Write out the entries exactly, leaving out every picture.

(Dataset entries)
***

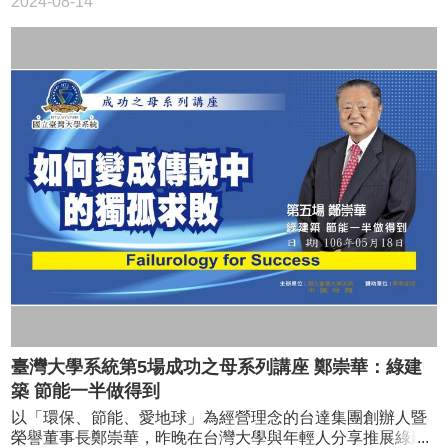
2024-08-14
身台灣省立交響樂團打擊樂首席，但他工作半年就決定要出
公司創辦人及董事長蔡朝陽（見圖，鄭任南攝）除了本身具
國，繼續深造，這也開始了一連串的挫折，「先是因為年紀
備的專業能力，也很會說故事，他就用父親的一段故事來說
太大，一度遭維也納音樂院拒收；畢業考手受傷，差點沒辦
明自己為何勇於挑戰新事業。 「低能兒」車禍後開竅 蔡
法畢業。回到台灣又選擇了創立走專業演奏路線的打擊樂
朝陽的老家在南投縣名間鄉炭寮村，顧名思義，是個經濟不
團，走一條沒有人走的路。」 後來朱宗慶堅持舉辦3年1次
發達的鄉下地方。他回憶小時候家人往往要花3、4小時挑水
的台灣國際打擊樂節，「預期的補助沒有下來，我開著車從
回家，而他也不諱言時是個「低能兒」，6歲還在吃母奶。直
台北南下高雄，向親戚朋友輪流借錢，車子後座布袋都是
到有一次騎腳踏發生車禍後，小二的他竟突然開竅，一路考
錢，真的是沿街托缽，那時甚麼音樂家的自尊，根本不敢
上台中一中、清華大學，而這些都使他成為村中第一人。
提。」 至今打擊樂節今年即將堂堂邁入第九屆，讓全世界
他說小時曾跟阿爸推著300多斤的鳳梨去水里鄉販賣，有一
都看到台灣，一切都因為他的堅持與勇於面對挫折。 應邀
回阿爸吃到非常美味的水梨，產生極大興趣，仔細詢問賣梨
到玉井賣芒果 學音樂的人都很注重氣氛，朱宗慶說，但
人，對方說要深耕才能種出好梨。結果他阿爸回去就揮動鋤
「氣氛不一定是穿著晚禮服，正襟危坐，很多我們意想不到
頭，一鋤一鋤把土挖深、掘鬆，開始種水梨。而這種梨的成
的事情，都會在音樂會上發生，那種感動的氣氛，是我們的
長期很久，要4、5年才能收成。好不容易梨真的長大了，並
追求。」 朱宗慶說，「在國際舞台上被鼓掌，致敬，我很
且交給叔叔代銷，結果卻賣不出去，只好砍掉改種別的作
感謝，但我們的音樂能夠讓一般人理解，我更感動。」朱宗
物。 蔡朝陽說，這件事對阿爸是個打擊，而他看在心裡卻
慶說，他有一次被邀請去玉井鄉賣芒果，因為那一年的芒果
不敢問。直到2008年阿爸在台大醫院開刀，蔡朝陽忍不住跟
賣得不好，希望樂團可以去幫他賣水果，「我一直想，我們
提到當年種梨的往事，並認為當時對家裡的經濟影響甚鉅，
能做甚麼呢？後來們就坐在芒果樹下演出，那些鄰居，鄉人
可說是花大錢卻沒收穫。不料他阿爸仍堅持當年自己做的事
甚至老人戴著斗笠，穿著拖鞋，騎著腳踏車走過來坐下來，
臺灣大學系統第5場成功之母系列講座 鄭崇華：綠建
並沒錯，本以為種高接梨應該能改善家裡和村人的生活，但
聽我們的演出。」 朱宗慶回憶，「他們聽完音樂會，不會
築 節能一半做得到
因海拔不夠高，所以長出的梨並不好吃。 父親的故事 給他
說安可，不會說再來一次，但是他們會說，『你嘜走！』這
啟示 蔡朝陽的阿爸對當年的事下了結論，也就是他始終覺
以「環保、節能、愛地球」為經營理念的台達集團創辦人暨
就讓我非常感動，我知道他們聽懂了。」 「我很幸運，因
得是在做對的事，無奈知識不夠、智慧不足，結果自然也不
榮譽董事長鄭崇華，昨晚在台灣大學與年輕人分享推展綠建
為我很樂觀。」他說，教學生固然有成就感，「但現在我對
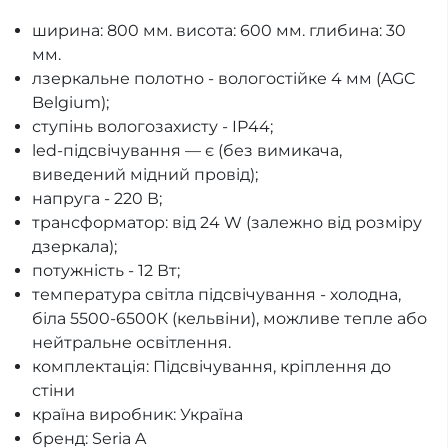
ширина: 800 мм. висота: 600 мм. глибина: 30
мм.
лзеркальне полотно - вологостійке 4 мм (AGC
Belgium);
ступінь вологозахисту - IP44;
led-підсвічування — є (без вимикача,
виведений мідний провід);
напруга - 220 В;
трансформатор: від 24 W (залежно від розміру
дзеркала);
потужність - 12 Вт;
температура світла підсвічування - холодна,
біла 5500-6500К (кельвіни), можливе тепле або
нейтральне освітлення.
комплектація: Підсвічування, кріплення до
стіни
країна виробник: Україна
бренд: Seria A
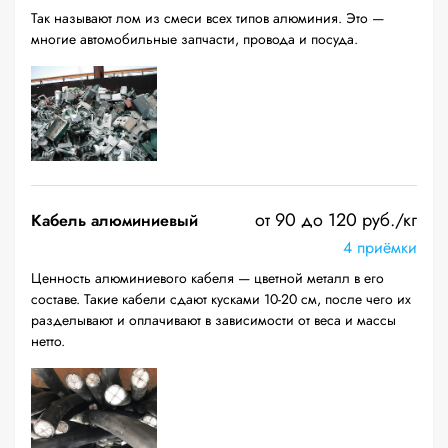
Так называют лом из смеси всех типов алюминия. Это —
многие автомобильные запчасти, провода и посуда.
от 90 до 120 руб./кг
Кабель алюминиевый
4 приёмки
Ценность алюминиевого кабеля — цветной металл в его
составе. Такие кабели сдают кусками 10-20 см, после чего их
разделывают и оплачивают в зависимости от веса и массы
нетто.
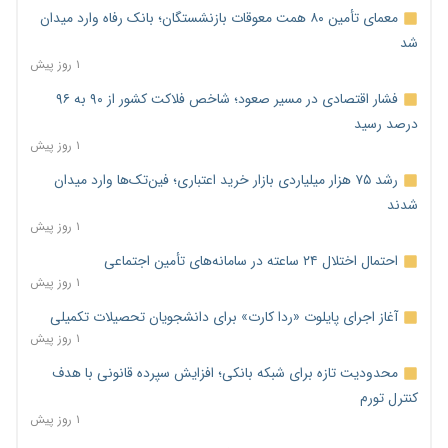
معمای تأمین ۸۰ همت معوقات بازنشستگان؛ بانک رفاه وارد میدان
شد
۱ روز پیش
فشار اقتصادی در مسیر صعود؛ شاخص فلاکت کشور از ۹۰ به ۹۶
درصد رسید
۱ روز پیش
رشد ۷۵ هزار میلیاردی بازار خرید اعتباری؛ فین‌تک‌ها وارد میدان
شدند
۱ روز پیش
احتمال اختلال ۲۴ ساعته در سامانه‌های تأمین اجتماعی
۱ روز پیش
آغاز اجرای پایلوت «ردا کارت» برای دانشجویان تحصیلات تکمیلی
۱ روز پیش
محدودیت تازه برای شبکه بانکی؛ افزایش سپرده قانونی با هدف
کنترل تورم
۱ روز پیش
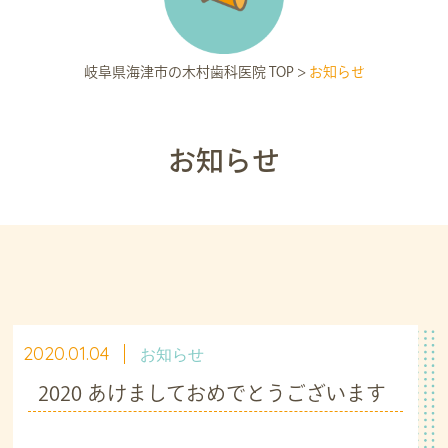
岐阜県海津市の木村歯科医院 TOP
>
お知らせ
お知らせ
2020.01.04
お知らせ
2020 あけましておめでとうございます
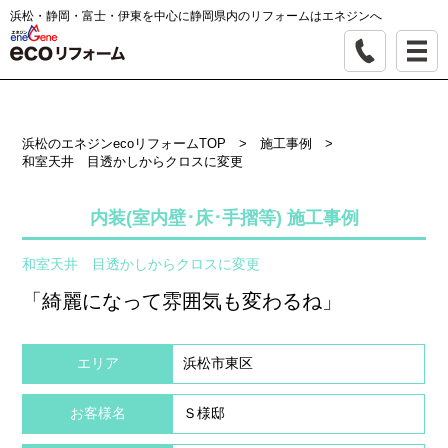
浜松・静岡・富士・伊東を中心に静岡県内のリフォームはエネジンへ
浜松のエネジンecoリフォームTOP
>
施工事例
>
和室天井 目透かしからクロスに変更
内装(室内壁･床･手摺等) 施工事例
和室天井 目透かしからクロスに変更
「綺麗になって雰囲気も変わるね」
エリア
浜松市東区
お客様名
Ｓ様邸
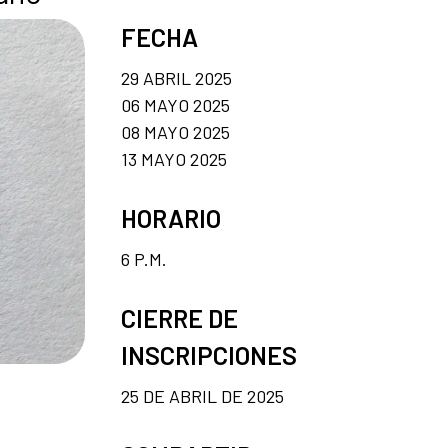
FECHA
29 ABRIL 2025
06 MAYO 2025
08 MAYO 2025
13 MAYO 2025
HORARIO
6 P.M.
CIERRE DE
INSCRIPCIONES
25 DE ABRIL DE 2025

***

- RESPONSE BOX -
2024-08-14
身台灣省立交響樂團打擊樂首席，但他工作半年就決定要出
公司創辦人及董事長蔡朝陽（見圖，鄭任南攝）除了本身具
國，繼續深造，這也開始了一連串的挫折，「先是因為年紀
備的專業能力，也很會說故事，他就用父親的一段故事來說
太大，一度遭維也納音樂院拒收；畢業考手受傷，差點沒辦
明自己為何勇於挑戰新事業。 「低能兒」車禍後開竅 蔡
法畢業。回到台灣又選擇了創立走專業演奏路線的打擊樂
朝陽的老家在南投縣名間鄉炭寮村，顧名思義，是個經濟不
團，走一條沒有人走的路。」 後來朱宗慶堅持舉辦3年1次
發達的鄉下地方。他回憶小時候家人往往要花3、4小時挑水
的台灣國際打擊樂節，「預期的補助沒有下來，我開著車從
回家，而他也不諱言時是個「低能兒」，6歲還在吃母奶。直
台北南下高雄，向親戚朋友輪流借錢，車子後座布袋都是
到有一次騎腳踏發生車禍後，小二的他竟突然開竅，一路考
錢，真的是沿街托缽，那時甚麼音樂家的自尊，根本不敢
上台中一中、清華大學，而這些都使他成為村中第一人。
提。」 至今打擊樂節今年即將堂堂邁入第九屆，讓全世界
他說小時曾跟阿爸推著300多斤的鳳梨去水里鄉販賣，有一
都看到台灣，一切都因為他的堅持與勇於面對挫折。 應邀
回阿爸吃到非常美味的水梨，產生極大興趣，仔細詢問賣梨
到玉井賣芒果 學音樂的人都很注重氣氛，朱宗慶說，但
人，對方說要深耕才能種出好梨。結果他阿爸回去就揮動鋤
「氣氛不一定是穿著晚禮服，正襟危坐，很多我們意想不到
頭，一鋤一鋤把土挖深、掘鬆，開始種水梨。而這種梨的成
的事情，都會在音樂會上發生，那種感動的氣氛，是我們的
長期很久，要4、5年才能收成。好不容易梨真的長大了，並
追求。」 朱宗慶說，「在國際舞台上被鼓掌，致敬，我很
且交給叔叔代銷，結果卻賣不出去，只好砍掉改種別的作
感謝，但我們的音樂能夠讓一般人理解，我更感動。」朱宗
物。 蔡朝陽說，這件事對阿爸是個打擊，而他看在心裡卻
慶說，他有一次被邀請去玉井鄉賣芒果，因為那一年的芒果
不敢問。直到2008年阿爸在台大醫院開刀，蔡朝陽忍不住跟
賣得不好，希望樂團可以去幫他賣水果，「我一直想，我們
提到當年種梨的往事，並認為當時對家裡的經濟影響甚鉅，
能做甚麼呢？後來們就坐在芒果樹下演出，那些鄰居，鄉人
可說是花大錢卻沒收穫。不料他阿爸仍堅持當年自己做的事
甚至老人戴著斗笠，穿著拖鞋，騎著腳踏車走過來坐下來，
臺灣大學系統第5場成功之母系列講座 鄭崇華：綠建
並沒錯，本以為種高接梨應該能改善家裡和村人的生活，但
聽我們的演出。」 朱宗慶回憶，「他們聽完音樂會，不會
築 節能一半做得到
因海拔不夠高，所以長出的梨並不好吃。 父親的故事 給他
說安可，不會說再來一次，但是他們會說，『你嘜走！』這
啟示 蔡朝陽的阿爸對當年的事下了結論，也就是他始終覺
以「環保、節能、愛地球」為經營理念的台達集團創辦人暨
就讓我非常感動，我知道他們聽懂了。」 「我很幸運，因
得是在做對的事，無奈知識不夠、智慧不足，結果自然也不
榮譽董事長鄭崇華，昨晚在台灣大學與年輕人分享推展綠建
為我很樂觀。」他說，教學生固然有成就感，「但現在我對
ширина: 800 мм. висота: 600 мм. глибина: 30
мм.
лзеркальне полотно - вологостійке 4 мм (AGC
Belgium);
ступінь вологозахисту - IP44;
led-підсвічування — є (без вимикача,
виведений мідний провід);
напруга - 220 В;
трансформатор: від 24 W (залежно від розміру
дзеркала);
потужність - 12 Вт;
температура світла підсвічування - холодна,
біла 5500-6500К (кельвіни), можливе тепле або
нейтральне освітлення.
комплектація: Підсвічування, кріплення до
стіни
країна виробник: Україна
бренд: Seria A
Так называют лом из смеси всех типов алюминия. Это —
многие автомобильные запчасти, провода и посуда.
от 90 до 120 руб./кг
Кабель алюминиевый
4 приёмки
Ценность алюминиевого кабеля — цветной металл в его
составе. Такие кабели сдают кусками 10-20 см, после чего их
разделывают и оплачивают в зависимости от веса и массы
нетто.
معمای تأمین ۸۰ همت معوقات بازنشستگان؛ بانک رفاه وارد میدان
شد
۱ روز پیش
فشار اقتصادی در مسیر صعود؛ شاخص فلاکت کشور از ۹۰ به ۹۶
درصد رسید
۱ روز پیش
رشد ۷۵ هزار میلیاردی بازار خرید اعتباری؛ فین‌تک‌ها وارد میدان
شدند
۱ روز پیش
احتمال اختلال ۲۴ ساعته در سامانه‌های تأمین اجتماعی
۱ روز پیش
آغاز اجرای پایلوت «ردا کارت» برای دانشجویان تحصیلات تکمیلی
۱ روز پیش
محدودیت تازه برای شبکه بانکی؛ افزایش سپرده قانونی با هدف
کنترل تورم
۱ روز پیش
岐阜県海津市の木村歯科医院 TOP
>
お知らせ
お知らせ
2020.01.04
お知らせ
2020 あけましておめでとうございます
浜松・静岡・富士・伊東を中心に静岡県内のリフォームはエネジンへ
浜松のエネジンecoリフォームTOP
>
施工事例
>
和室天井 目透かしからクロスに変更
内装(室内壁･床･手摺等) 施工事例
和室天井 目透かしからクロスに変更
「綺麗になって雰囲気も変わるね」
エリア
浜松市東区
お客様名
Ｓ様邸
FECHA
29 ABRIL 2025
06 MAYO 2025
08 MAYO 2025
13 MAYO 2025
HORARIO
6 P.M.
CIERRE DE
INSCRIPCIONES
25 DE ABRIL DE 2025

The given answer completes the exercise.